Dataset entries
++++++++
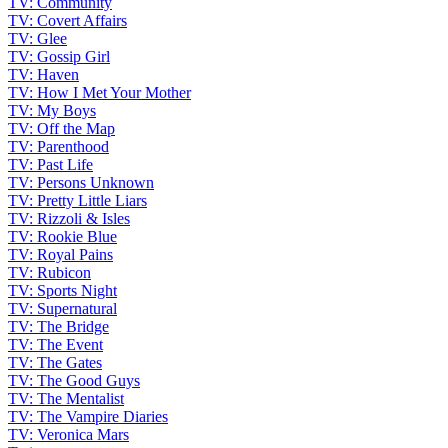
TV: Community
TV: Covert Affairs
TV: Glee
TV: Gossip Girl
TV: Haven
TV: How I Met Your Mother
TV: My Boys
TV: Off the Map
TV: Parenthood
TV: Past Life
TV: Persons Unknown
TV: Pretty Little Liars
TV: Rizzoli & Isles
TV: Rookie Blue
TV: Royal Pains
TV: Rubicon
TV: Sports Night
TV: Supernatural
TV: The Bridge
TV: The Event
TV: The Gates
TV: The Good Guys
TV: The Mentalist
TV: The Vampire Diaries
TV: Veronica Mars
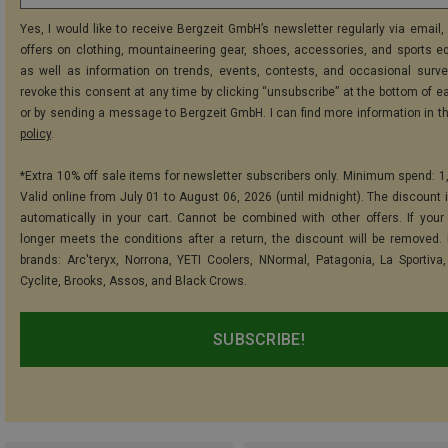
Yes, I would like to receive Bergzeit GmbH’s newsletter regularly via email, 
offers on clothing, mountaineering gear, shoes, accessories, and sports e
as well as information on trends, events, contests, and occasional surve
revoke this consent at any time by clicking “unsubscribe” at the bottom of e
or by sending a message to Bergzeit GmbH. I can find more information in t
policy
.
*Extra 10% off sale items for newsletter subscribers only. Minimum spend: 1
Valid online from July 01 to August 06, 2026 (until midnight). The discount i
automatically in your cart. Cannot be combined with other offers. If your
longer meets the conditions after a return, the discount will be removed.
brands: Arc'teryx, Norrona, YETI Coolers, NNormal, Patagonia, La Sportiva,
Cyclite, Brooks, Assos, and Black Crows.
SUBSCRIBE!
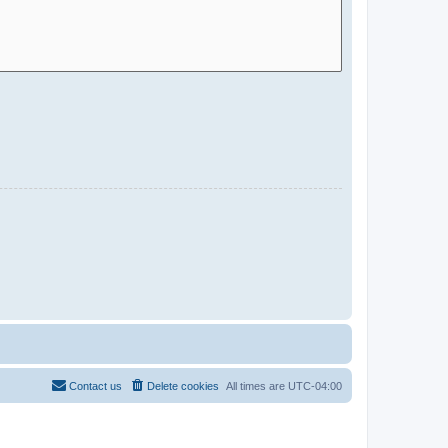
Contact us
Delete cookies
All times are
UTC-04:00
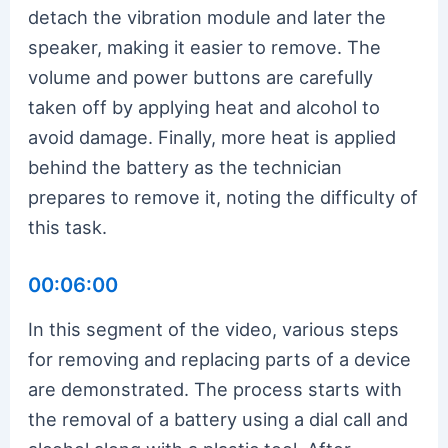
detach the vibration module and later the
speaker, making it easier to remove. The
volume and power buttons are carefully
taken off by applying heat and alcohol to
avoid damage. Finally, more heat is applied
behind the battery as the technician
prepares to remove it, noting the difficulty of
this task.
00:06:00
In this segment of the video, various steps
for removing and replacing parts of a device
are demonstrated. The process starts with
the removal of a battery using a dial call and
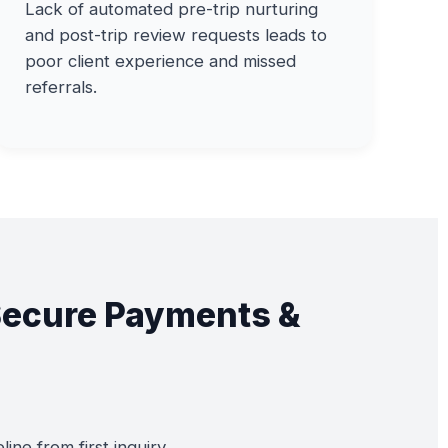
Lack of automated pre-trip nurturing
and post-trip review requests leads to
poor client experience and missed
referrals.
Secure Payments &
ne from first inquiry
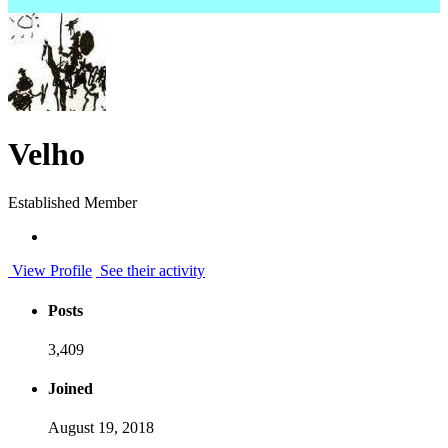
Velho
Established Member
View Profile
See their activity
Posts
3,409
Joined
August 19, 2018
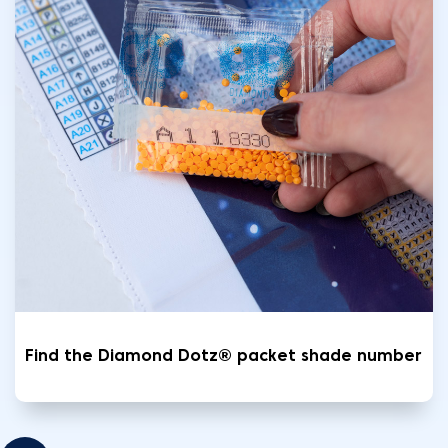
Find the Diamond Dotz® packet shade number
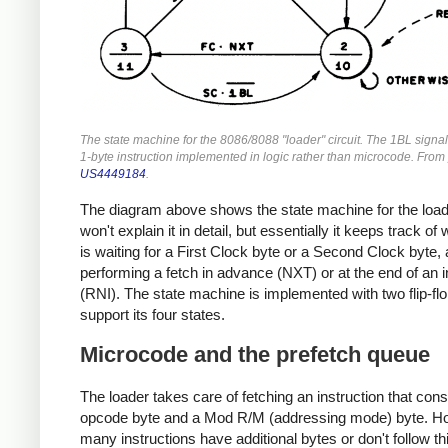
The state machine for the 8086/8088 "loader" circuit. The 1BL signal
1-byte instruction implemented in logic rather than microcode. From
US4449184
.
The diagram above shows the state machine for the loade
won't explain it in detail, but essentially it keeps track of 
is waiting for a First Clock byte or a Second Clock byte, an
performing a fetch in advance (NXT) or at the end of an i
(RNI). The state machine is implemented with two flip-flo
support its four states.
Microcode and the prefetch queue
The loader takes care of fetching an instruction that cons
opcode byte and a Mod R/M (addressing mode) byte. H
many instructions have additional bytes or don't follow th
++++++++
■ **TASK GOAL**
Transcribe exactly the span of lines that opens with the line holding "Find the Diamond Dotz® packet shade number" and closes with the last line of the entries above. Omit pictures.

■ **ANSWER SPACE**
Find the Diamond Dotz® packet shade number
The state machine for the 8086/8088 "loader" circuit. The 1BL signal
1-byte instruction implemented in logic rather than microcode. From
US4449184
.
The diagram above shows the state machine for the loade
won't explain it in detail, but essentially it keeps track of 
is waiting for a First Clock byte or a Second Clock byte, an
performing a fetch in advance (NXT) or at the end of an i
(RNI). The state machine is implemented with two flip-flo
support its four states.
Microcode and the prefetch queue
The loader takes care of fetching an instruction that cons
opcode byte and a Mod R/M (addressing mode) byte. H
many instructions have additional bytes or don't follow th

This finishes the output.